4 of 97 comments (clear)

  1. How hard can it be? by blindseer · · Score: 4, Interesting

    I admit I'm no crypto expert but I have had a few IT security certifications over the years. It seems simple enough to have a key exchange with the remote by a cable, so people can't sniff it out of the air, and then have the drone look for that key in every control packet. Of course there would need to be some computation on that key but we have special purpose chips that can do that with minimal delay or power. The algorithms are open source and highly secure so there is little risk or cost there.

    I guess adding a $1 port and a $2 codec chip on both the controller and drone is too much to ask for protecting a $28k drone from being stolen or destroyed by a prankster.

    The concern seems to be the delay. Perhaps the commands could be passed through and the commands verified after the fact.
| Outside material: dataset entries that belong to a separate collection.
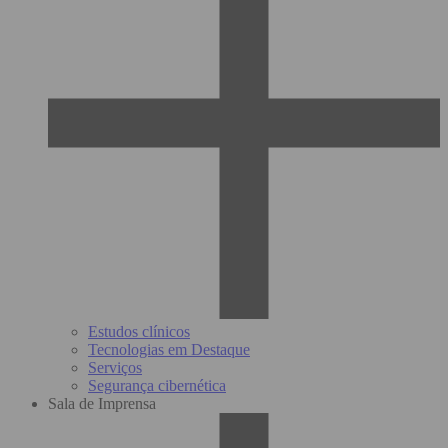
Estudos clínicos
Tecnologias em Destaque
Serviços
Segurança cibernética
Sala de Imprensa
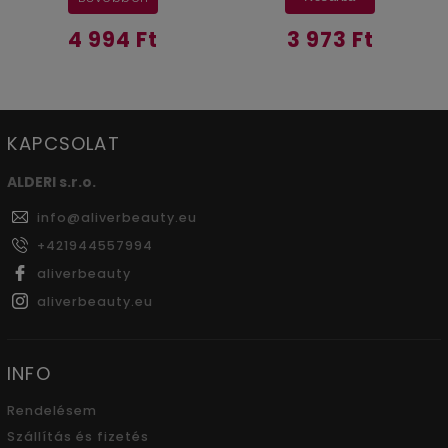
4 994 Ft
3 973 Ft
KAPCSOLAT
ALDERI s.r.o.
info
@
aliverbeauty.eu
+421944557994
aliverbeauty
aliverbeauty.eu
INFO
Rendelésem
Szállítás és fizetés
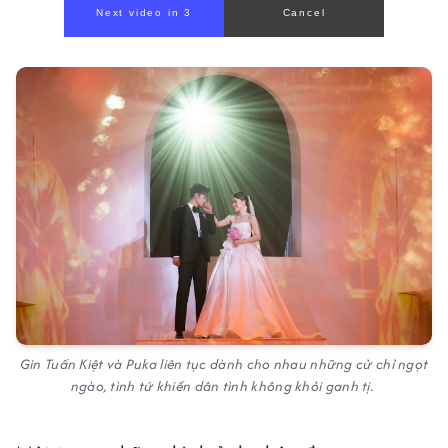
Gin Tuấn Kiệt và Puka liên tục dành cho nhau những cử chỉ ngọt
ngào, tình tứ khiến dân tình không khỏi ganh tị.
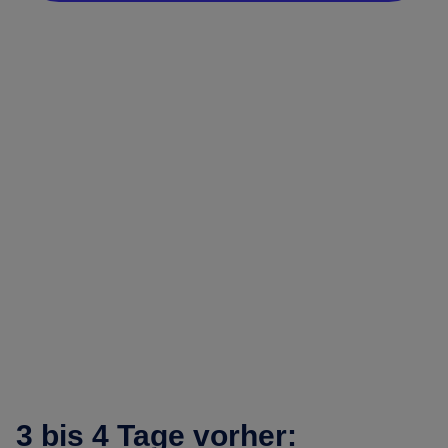
3 bis 4 Tage vorher:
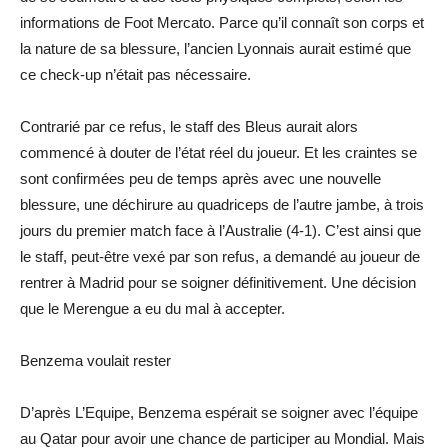
informations de Foot Mercato. Parce qu’il connaît son corps et
la nature de sa blessure, l’ancien Lyonnais aurait estimé que
ce check-up n’était pas nécessaire.
Contrarié par ce refus, le staff des Bleus aurait alors
commencé à douter de l’état réel du joueur. Et les craintes se
sont confirmées peu de temps après avec une nouvelle
blessure, une déchirure au quadriceps de l’autre jambe, à trois
jours du premier match face à l’Australie (4-1). C’est ainsi que
le staff, peut-être vexé par son refus, a demandé au joueur de
rentrer à Madrid pour se soigner définitivement. Une décision
que le Merengue a eu du mal à accepter.
Benzema voulait rester
D’après L’Equipe, Benzema espérait se soigner avec l’équipe
au Qatar pour avoir une chance de participer au Mondial. Mais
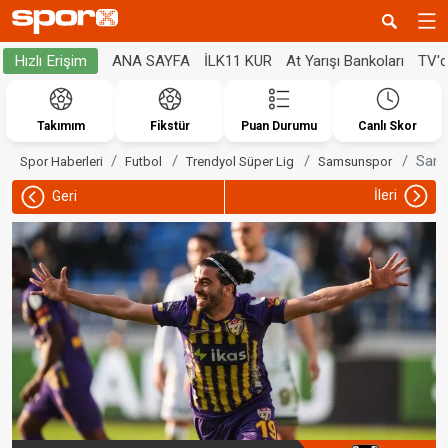
ANA SAYFA
İLK11 KUR
At Yarışı Bankoları
TV'
Hızlı Erişim
Takımım
Fikstür
Puan Durumu
Canlı Skor
Sams
Spor Haberleri
Futbol
Trendyol Süper Lig
Samsunspor
İleri
Geri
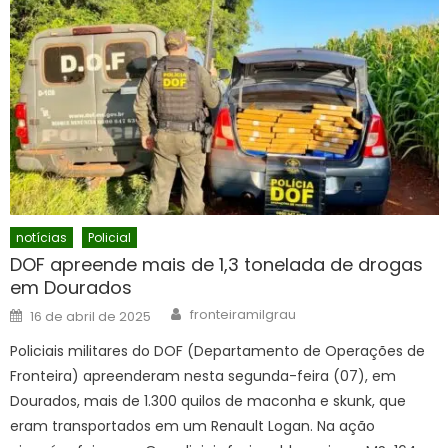
notícias
Policial
DOF apreende mais de 1,3 tonelada de drogas
em Dourados
Author
Posted
fronteiramilgrau
16 de abril de 2025
on
Policiais militares do DOF (Departamento de Operações de
Fronteira) apreenderam nesta segunda-feira (07), em
Dourados, mais de 1.300 quilos de maconha e skunk, que
eram transportados em um Renault Logan. Na ação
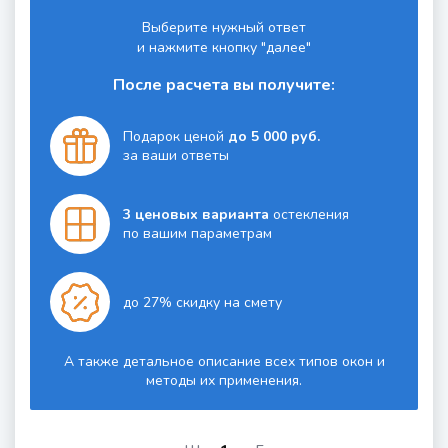
Выберите нужный ответ
и нажмите кнопку "далее"
После расчета вы получите:
Подарок ценой
до 5 000 руб.
за ваши ответы
3 ценовых варианта
остекления
по вашим параметрам
до 27% скидку на смету
А также детальное описание всех типов окон и
методы их применения.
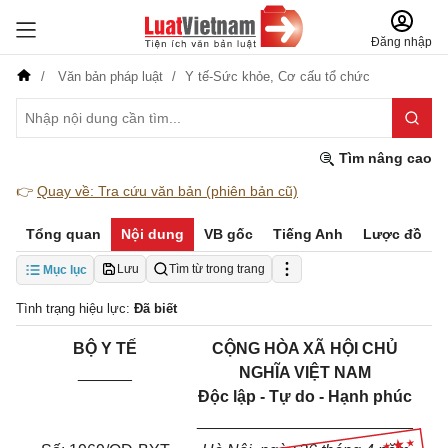
Đăng nhập
Văn bản pháp luật
Y tế-Sức khỏe,
Cơ cấu tổ chức
Tìm nâng cao
👉
Quay về: Tra cứu văn bản (phiên bản cũ)
Tổng quan
Nội dung
VB gốc
Tiếng Anh
Lược đồ
Lưu
Tìm từ trong trang
Mục lục
Tình trạng hiệu lực:
Đã biết
BỘ Y TẾ
CỘNG HÒA XÃ HỘI CHỦ
______
NGHĨA VIỆT NAM
Độc lập - Tự do - Hạnh phúc
________________________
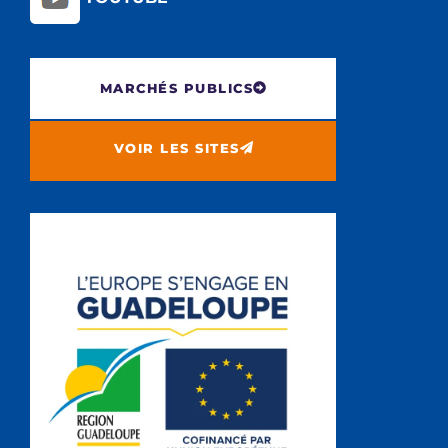
MARCHÉS PUBLICS
VOIR LES SITES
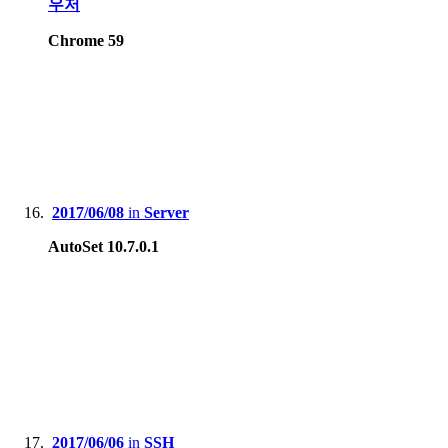
우저
Chrome 59
2017/06/08
in
Server
AutoSet 10.7.0.1
2017/06/06
in
SSH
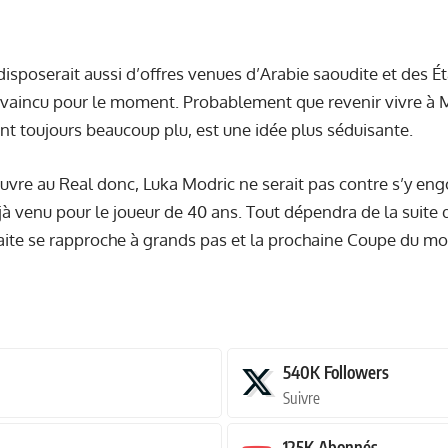
disposerait aussi d’offres venues d’Arabie saoudite et des Ét
aincu pour le moment. Probablement que revenir vivre à Mad
ont toujours beaucoup plu, est une idée plus séduisante.
uvre au Real donc, Luka Modric ne serait pas contre s’y engou
 venu pour le joueur de 40 ans. Tout dépendra de la suite q
traite se rapproche à grands pas et la prochaine Coupe du m
540K
Followers
Suivre
125K
Abonnés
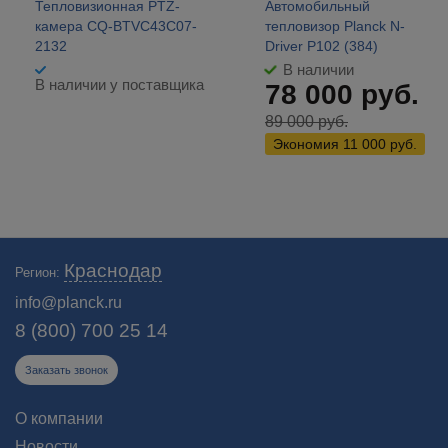
Тепловизионная PTZ-
Автомобильный
камера CQ-BTVC43C07-
тепловизор Planck N-
2132
Driver P102 (384)
В наличии
В наличии у поставщика
78 000
руб.
89 000
руб.
Экономия
11 000
руб.
Профессиональный интернет-магазин тепловизоров «Планк»
Краснодар
Регион:
предлагает широкий ассортимент тепловизионных бинокуляров для
охоты в Краснодаре. Доставка. Цены на сайте!
info@planck.ru
8 (800) 700 25 14
Заказать звонок
О компании
Новости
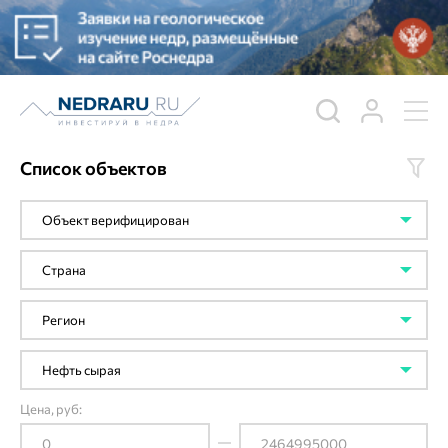
Список объектов
Цена, руб:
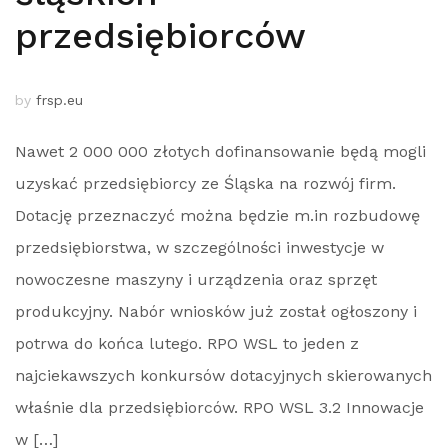
przedsiębiorców
by
frsp.eu
Nawet 2 000 000 złotych dofinansowanie będą mogli
uzyskać przedsiębiorcy ze Śląska na rozwój firm.
Dotację przeznaczyć można będzie m.in rozbudowę
przedsiębiorstwa, w szczególności inwestycje w
nowoczesne maszyny i urządzenia oraz sprzęt
produkcyjny. Nabór wniosków już został ogłoszony i
potrwa do końca lutego. RPO WSL to jeden z
najciekawszych konkursów dotacyjnych skierowanych
właśnie dla przedsiębiorców. RPO WSL 3.2 Innowacje
w […]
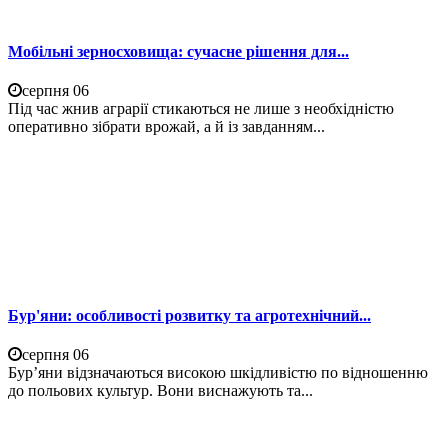
Мобільні зерносховища: сучасне рішення для...
серпня 06
Під час жнив аграрії стикаються не лише з необхідністю
оперативно зібрати врожай, а й із завданням...
Бур'яни: особливості розвитку та агротехнічний...
серпня 06
Бур’яни відзначаються високою шкідливістю по відношенню
до польових культур. Вони виснажують та...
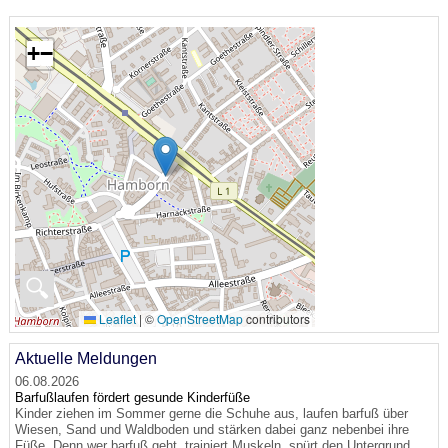
+
−
🔍
Leaflet
|
©
OpenStreetMap
contributors
Aktuelle Meldungen
06.08.2026
Barfußlaufen fördert gesunde Kinderfüße
Kinder ziehen im Sommer gerne die Schuhe aus, laufen barfuß über
Wiesen, Sand und Waldboden und stärken dabei ganz nebenbei ihre
Füße. Denn wer barfuß geht, trainiert Muskeln, spürt den Untergrund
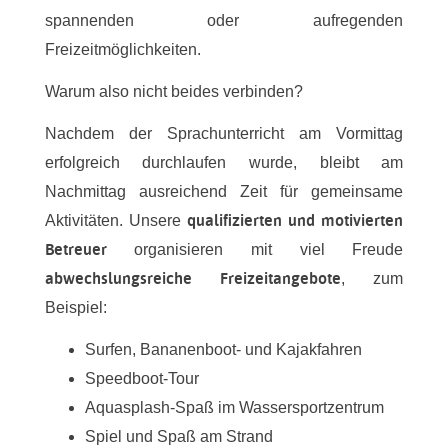
spannenden oder aufregenden
Freizeitmöglichkeiten.
Warum also nicht beides verbinden?
Nachdem der Sprachunterricht am Vormittag
erfolgreich durchlaufen wurde, bleibt am
Nachmittag ausreichend Zeit für gemeinsame
qualifizierten und motivierten
Aktivitäten. Unsere
Betreuer
organisieren mit viel Freude
abwechslungsreiche Freizeitangebote
, zum
Beispiel:
Surfen, Bananenboot- und Kajakfahren
Speedboot-Tour
Aquasplash-Spaß im Wassersportzentrum
Spiel und Spaß am Strand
If the commands fail then the drone could go in a limited performance mode where every packet needs to be verified, or it goes into a "go home" mode and ignores some or all commands.

    No doubt this is what happens in the early development of almost every technology. I recall some similar security failings in the early days of long distance telephones. Some of those security holes may still survive today. People could make long distance phone calls without paying by using a whistle that came free with breakfast cereal. People could steal high end cars by shorting out the right wires.

    People that don't learn from history are doomed to repeat it.

    --
    I am armed because I am free. I am free because I am armed.
    1. Re: How hard can it be? by Anonymous Coward · · Score: 2, Interesting

      The company sells at the point the market allows them to. If they could sell it for 100k and still have buyers, they would, and I couldn't blame them for it.

      The police don't care about the price because the money is just coming from the taxpayers (not their own money). So they don't care how much they spend.

      So that's how this endless positive feedback loop happens.

    2. Re:How hard can it be? by BitZtream · · Score: 5, Interesting

      I guess adding a $1 port and a $2 codec chip on both the controller and drone is too much to ask for protecting a $28k drone from being stolen or destroyed by a prankster.

      The XBee radios they are using for communications support encryption out of the box. All you have to do is turn it on and give it a key and it does all the work.

      People could make long distance phone calls without paying by using a whistle that came free with breakfast cereal.

      Its only slightly more complicated now. I can safely say you have everything you need available to you RIGHT NOW to make all the free phone calls you want, only now you can do it without leaving your home and even make it practically untraceable while you sit at home!

      The PSTN is still based on the idea that all the connections are relatively trusted because people will 'never figure out how to do this and its a dedicated link' ... unfortunately, that is not now and never really was actually true.

      --
      Persistent Volume manager for Kubernetes - https://github.com/dwimsey/openshift-pvmanager
  2. Re:security through prosecution by jandersen · · Score: 1, Interesting

    It is not without irony that people here seem to feel, that when some member of the public breaks into police or governmenet systems, quite possibly to commit a crime, it is cool, but when the police break into systems of members of the public, usually to catch criminals, this is "gross violation of privacy". If it is wrong for anybody, then it is wrong for everybody, I would have thought.